イオントラップとは
イオントラップとは、要は荷電粒子を限られた空間内に閉じ込める装置です。一応、荷電粒子なら何でもよいのですが、イオンを閉じ込める(トラップする)ことが多いので、イオントラップといいます。使用される範囲は、本研究室の目的である原子イオンの分光の研究のほか、質量分析器や放射光施設の電子のストレージリングも含まれます。
イオントラップの方法
荷電粒子ですから、電場や磁場を使います。残念ながら、静電場だけではトラップできません(Earnshawの定理)。その理由は、Gaussの定理によると、電荷が無い空間では、ある閉空間に入った電気力線は必ず外へ出なくてはならないため、その閉空間の表面ですべての電気力線が内側を向くことが無いからです。
そこで、主に次の2つの方法があります。
・交流電場を使う(rfトラップ またはPaulトラップ)
・静電場と静磁場を使う(Penningトラップ)
本研究室では、rfトラップを使った研究をします。というのも、磁場が無いほうがいいことが結構あるからです。
イオントラップの応用例
質量分析器や放射光施設の電子のストレージリングのほか、最近有名なのはゲート式量子計算機や原子時計です。
本研究室での目的
レーザー冷却したバリウムイオンの精密分光を目的としています。励起したイオンからの自然放出光を高分解能で分光しようとしています。

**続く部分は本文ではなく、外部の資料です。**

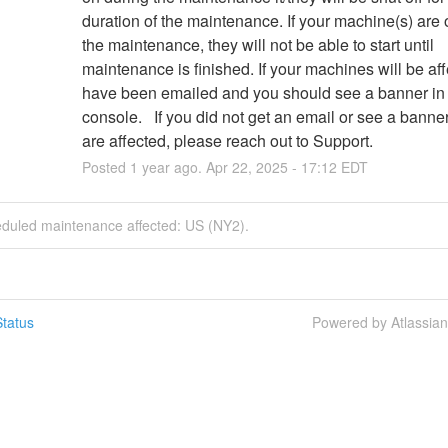
duration of the maintenance. If your machine(s) are of
the maintenance, they will not be able to start until 
maintenance is finished. If your machines will be aff
have been emailed and you should see a banner in 
console.   If you did not get an email or see a banne
are affected, please reach out to Support.
Posted
1
year ago.
Apr
22
,
2025
-
17:12
EDT
eduled maintenance affected: US (NY2).
tatus
Powered by Atlassia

可視光のあたりにある自然放出光のスペクトル線は、常温では発光原子の熱運動によるドップラー効果によって広がります。これをレーザー冷却で極低温にすると、ドップラー効果による広がりが小さくなり、自然幅と呼ばれるスペクトル線幅になります。この自然幅は、遷移の上準位の寿命で決まるので、避けることができません。
先ほど応用例で述べた量子計算機への応用を考えた時、最大の敵は「デコヒーレンス」です。つまり、量子状態を「どれだけ長い時間保つことができるか」という時間との勝負になるわけです。イオントラップ中の冷却イオンは比較的長い時間量子状態を保つことができるので、量子計算機実現の有力な候補になっているわけです。
自然幅は、最終的なデコヒーレンスの原因となります(つまり、ラスボス)。というわけで、量子計算機実現のために、まず「敵を調べよう」ということで、自然放出光の精密分光をやってみようとしています。
本研究室のrfトラップ
rfトラップ中のイオン数は少ない(数個とか)ので、自然放出光も微弱です。しかも、自然放出光はすべての方向に放出されます。これをなるべくたくさん集めたいので、rfトラップも従来とは違ったものを作っています。通常、rfトラップは周りに電極があって、イオンをその隙間から見るのですが、本研究室では細い電極でスケスケのイオントラップを作っています。
真ん中の細いワイヤーが電極になっています。イオンからの自然放出光が電極にほとんど遮られないので、検出効率を向上させることができます。このトラップでバリウムイオンをトラップでき、レーザー冷却もできました。下の写真の中央部の白いのがレーザー冷却されたバリウムイオンです。今後、さらに改良する予定です。